Bounding box prediction data:
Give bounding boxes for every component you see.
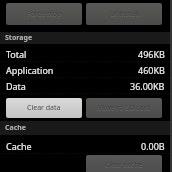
staticText: 36.00KB (130, 80, 165, 92)
staticText: Cache (5, 123, 27, 133)
button[interactable]: Move to SD card (86, 98, 162, 118)
button[interactable]: Uninstall (86, 3, 162, 25)
button[interactable]: Application (0, 62, 172, 78)
button[interactable]: Clear cache (86, 155, 162, 172)
staticText: Uninstall (110, 10, 139, 20)
button[interactable]: Clear data (6, 98, 82, 118)
staticText: 0.00B (141, 140, 165, 152)
button[interactable]: Total (0, 46, 172, 62)
button[interactable]: Data (0, 78, 172, 94)
staticText: Total (6, 48, 27, 60)
button[interactable]: Cache (0, 138, 172, 154)
staticText: Data (6, 80, 26, 92)
staticText: Clear cache (105, 160, 143, 170)
staticText: Application (6, 64, 54, 76)
staticText: Clear cache (105, 161, 143, 171)
staticText: 496KB (138, 48, 165, 60)
staticText: 460KB (138, 64, 165, 76)
staticText: Uninstall (110, 9, 139, 19)
staticText: Move to SD card (97, 104, 151, 114)
staticText: Storage (5, 33, 33, 43)
button[interactable]: Storage (0, 32, 172, 44)
button[interactable]: Cache (0, 121, 172, 135)
staticText: Force stop (27, 9, 62, 19)
button[interactable]: Force stop (6, 3, 82, 25)
staticText: Force stop (27, 10, 62, 20)
staticText: Move to SD card (97, 103, 151, 113)
staticText: Clear data (27, 103, 61, 113)
staticText: Cache (6, 140, 32, 152)
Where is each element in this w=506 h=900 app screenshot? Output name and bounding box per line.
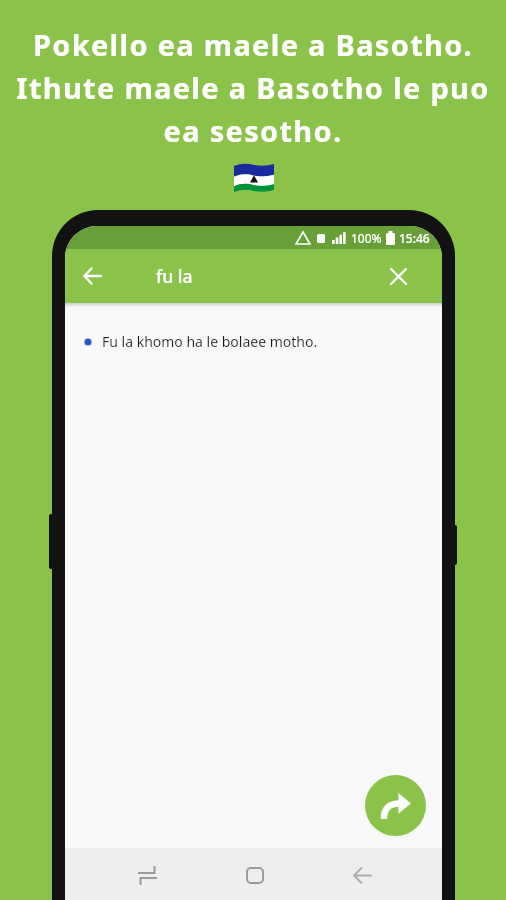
staticText: fu la	[156, 264, 193, 288]
staticText: 15:46	[399, 230, 430, 246]
staticText: Fu la khomo ha le bolaee motho.	[102, 332, 318, 351]
button[interactable]	[127, 855, 167, 895]
button[interactable]	[365, 775, 426, 836]
button[interactable]	[371, 249, 425, 303]
button[interactable]: Fu la khomo ha le bolaee motho.	[84, 332, 430, 351]
staticText: Pokello ea maele a Basotho. Ithute maele…	[16, 25, 490, 150]
button[interactable]	[65, 249, 119, 303]
staticText: 100%	[351, 230, 382, 246]
button[interactable]	[235, 855, 275, 895]
button[interactable]	[341, 855, 381, 895]
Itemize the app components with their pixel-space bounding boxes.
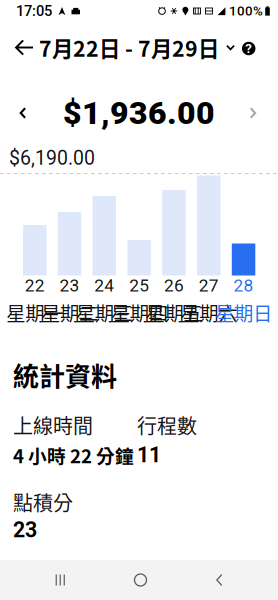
staticText: 4 小時 22 分鐘: [13, 442, 134, 468]
staticText: 24: [94, 275, 114, 296]
staticText: 28: [234, 275, 254, 296]
staticText: $6,190.00: [9, 147, 95, 169]
staticText: 星期五: [145, 298, 202, 326]
staticText: 星期日: [215, 298, 272, 326]
staticText: 行程數: [137, 410, 197, 440]
staticText: 7月22日 - 7月29日: [39, 32, 219, 63]
button[interactable]: 7月22日 - 7月29日: [39, 26, 235, 69]
staticText: 22: [25, 275, 45, 296]
staticText: 統計資料: [13, 356, 117, 394]
staticText: 100%: [229, 3, 263, 19]
staticText: 星期一: [6, 298, 63, 326]
staticText: 23: [13, 518, 37, 542]
staticText: 星期二: [41, 298, 98, 326]
staticText: 星期四: [111, 298, 168, 326]
staticText: 23: [60, 275, 80, 296]
staticText: 星期六: [180, 298, 237, 326]
button[interactable]: Back: [8, 30, 41, 64]
button[interactable]: Next week: [242, 99, 264, 127]
button[interactable]: Home: [120, 560, 160, 600]
button[interactable]: Back: [202, 560, 237, 600]
button[interactable]: Help: [237, 37, 260, 60]
staticText: 上線時間: [13, 410, 93, 440]
staticText: 26: [164, 275, 184, 296]
staticText: 25: [129, 275, 149, 296]
staticText: 27: [199, 275, 219, 296]
staticText: 星期三: [76, 298, 133, 326]
staticText: 點積分: [13, 488, 73, 516]
staticText: $1,936.00: [63, 94, 215, 132]
staticText: 17:05: [16, 2, 52, 20]
button[interactable]: Recent apps: [41, 560, 79, 600]
staticText: ?: [245, 41, 252, 56]
button[interactable]: Previous week: [12, 99, 34, 127]
staticText: 11: [137, 442, 161, 468]
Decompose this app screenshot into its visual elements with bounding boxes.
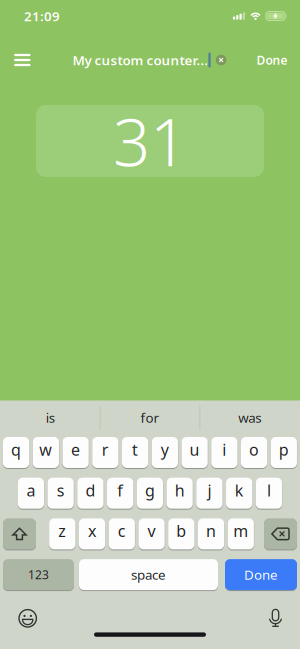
button[interactable]: a [18, 478, 44, 509]
staticText: q [11, 439, 21, 460]
staticText: r [102, 439, 109, 460]
staticText: My custom counter... [72, 51, 208, 69]
button[interactable]: j [196, 478, 222, 509]
button[interactable]: d [77, 478, 104, 509]
button[interactable]: w [33, 437, 59, 468]
staticText: l [267, 480, 271, 501]
button[interactable]: h [166, 478, 193, 509]
button[interactable]: was [200, 401, 299, 434]
button[interactable]: Emoji [13, 603, 43, 633]
button[interactable]: s [48, 478, 74, 509]
button[interactable]: i [211, 437, 237, 468]
button[interactable]: b [168, 518, 194, 549]
staticText: c [118, 520, 126, 542]
staticText: a [26, 480, 35, 501]
staticText: h [175, 480, 185, 501]
button[interactable]: p [271, 437, 297, 468]
staticText: v [148, 520, 156, 542]
staticText: Done [256, 52, 288, 68]
staticText: z [58, 520, 66, 542]
staticText: d [85, 480, 95, 501]
button[interactable]: u [182, 437, 208, 468]
staticText: for [140, 409, 160, 426]
staticText: is [46, 409, 55, 426]
staticText: g [145, 480, 155, 501]
button[interactable]: t [122, 437, 148, 468]
staticText: y [161, 439, 169, 460]
staticText: f [117, 480, 123, 501]
staticText: 31 [113, 98, 187, 184]
button[interactable]: Done [225, 559, 297, 590]
staticText: w [39, 439, 52, 460]
staticText: x [88, 520, 96, 542]
staticText: n [206, 520, 216, 542]
button[interactable]: Delete [264, 518, 297, 549]
button[interactable]: Menu [6, 44, 38, 76]
staticText: j [207, 480, 211, 501]
button[interactable]: for [100, 401, 200, 434]
button[interactable]: Shift [3, 518, 36, 549]
button[interactable]: r [92, 437, 118, 468]
button[interactable]: k [226, 478, 252, 509]
staticText: t [132, 439, 138, 460]
button[interactable]: n [198, 518, 224, 549]
staticText: 21:09 [24, 7, 60, 25]
button[interactable]: Done [250, 44, 294, 76]
staticText: i [222, 439, 226, 460]
staticText: 123 [28, 567, 49, 582]
staticText: k [235, 480, 244, 501]
button[interactable]: is [1, 401, 100, 434]
button[interactable]: f [107, 478, 133, 509]
button[interactable]: o [241, 437, 267, 468]
staticText: was [238, 409, 261, 426]
button[interactable]: space [79, 559, 218, 590]
staticText: o [249, 439, 259, 460]
button[interactable]: Clear text [216, 54, 227, 66]
button[interactable]: y [152, 437, 178, 468]
staticText: s [57, 480, 65, 501]
button[interactable]: z [49, 518, 75, 549]
button[interactable]: g [137, 478, 163, 509]
staticText: Done [244, 566, 278, 583]
staticText: e [71, 439, 80, 460]
staticText: m [233, 520, 248, 542]
button[interactable]: x [79, 518, 105, 549]
staticText: u [190, 439, 200, 460]
button[interactable]: 123 [3, 559, 74, 590]
staticText: p [279, 439, 289, 460]
button[interactable]: 31 [36, 105, 264, 177]
button[interactable]: m [228, 518, 254, 549]
button[interactable]: l [256, 478, 282, 509]
staticText: b [176, 520, 186, 542]
button[interactable]: Home [94, 632, 206, 637]
button[interactable]: v [138, 518, 165, 549]
button[interactable]: e [62, 437, 89, 468]
staticText: space [131, 566, 166, 583]
button[interactable]: q [3, 437, 29, 468]
button[interactable]: c [109, 518, 135, 549]
button[interactable]: Dictation [260, 603, 290, 633]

§ **INSTRUCTIONS FOR THE TASK**:
In the records shown above, how many lines include the word "week"? Answer with the number only.

§ **ANSWER TO THE EXERCISE**:
2